Magazine Archive

I’m lucky that my son has never been a fussy eater. For some reason he doesn’t like carrots, but we all have one thing we don’t like, right? He’s also more likely to eat vegetables than meat, which is setting him up nicely for a sustainable future. I’ll stop being smug now. There are lots of children who are fussy eaters and it is well known that there are two ‘windows of opportunity’ to set good food habits: when children are around the age of two and when they are around 18, leaving home. This is where nurseries and preschools have a big role to play, according to Annabel Karmel, the bestselling children’s cookery author, who on page 16 talks about the importance of getting fussy eaters into early years settings.
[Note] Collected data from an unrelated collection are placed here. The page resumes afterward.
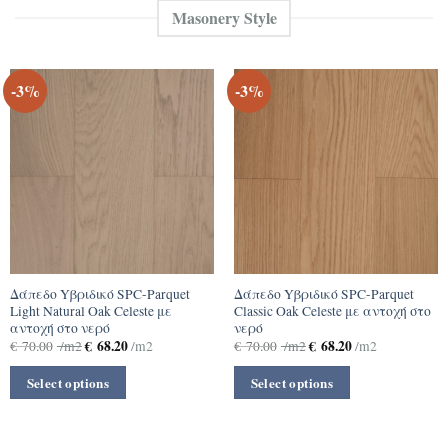
Masonery Style
-3%
-3%
Δάπεδο Yβριδικό SPC-Parquet
Δάπεδο Yβριδικό SPC-Parquet
Light Natural Oak Celeste με
Classic Oak Celeste με αντοχή στο
αντοχή στο νερό
νερό
€
68.20
€
68.20
€
70.00
/m2
/m2
€
70.00
/m2
/m2
Select options
Select options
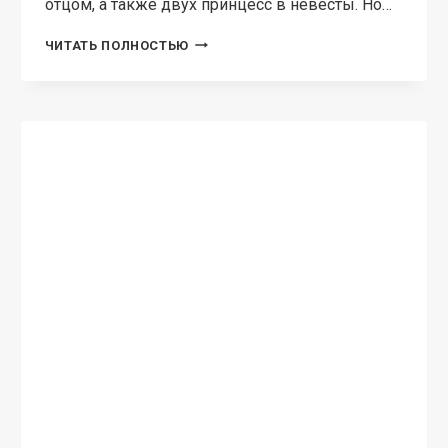
отцом, а также двух принцесс в невесты. Но…
ПСИМАГ.
ЧИТАТЬ ПОЛНОСТЬЮ
КНИГА
2.
ХОРОВОД
НЕВЕСТ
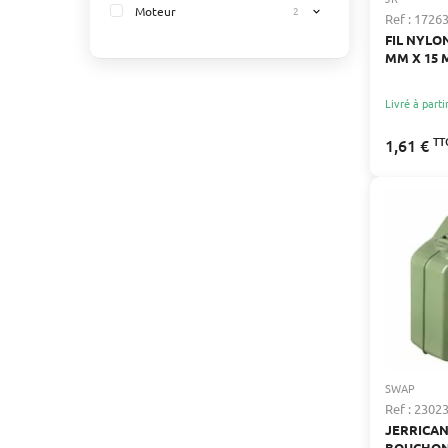
Moteur
2
expand_more
Ref : 1726
FIL NYLON
MM X 15 
Livré à parti
TT
1,61 €
SWAP
Ref : 2302
JERRICAN
BOUCHON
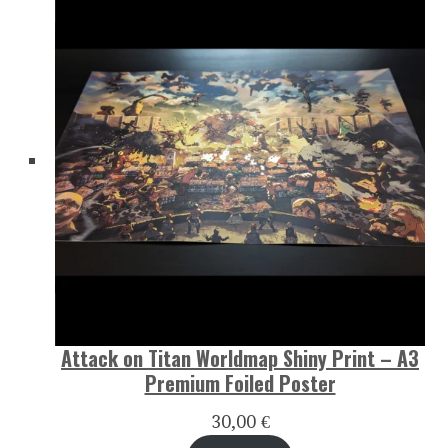
Attack on Titan Worldmap Shiny Print – A3
Premium Foiled Poster
30,00
€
She claims that she can make any child discover a love of different foods and is working with more nurseries and preschools to help them achieve that. It’s a reason why we recently extended the circulation of EDUatering Magazine to this sector. By setting good eating habits early, hopefully children will be more inclined to try new foods when they reach primary school and as an added bonus, parents will be eager to sign them up to receive Universal Infant Free School Meals, knowing that they will eat the food being given to them. Annabel touches on food allergies quite a bit and this is a topic we’ve covered in depth this month. At the recent LACA Spring Seminar (page 20), Chartwells’ Meg Longworth challenged the idea that schools should be required to cater for every single allergy going and Pat Fellows re-examines the consultation on allergen information on food pre-packaged for direct sale on page 50. We also look at easy ways to provide easy allergen-friendly meals on page 26.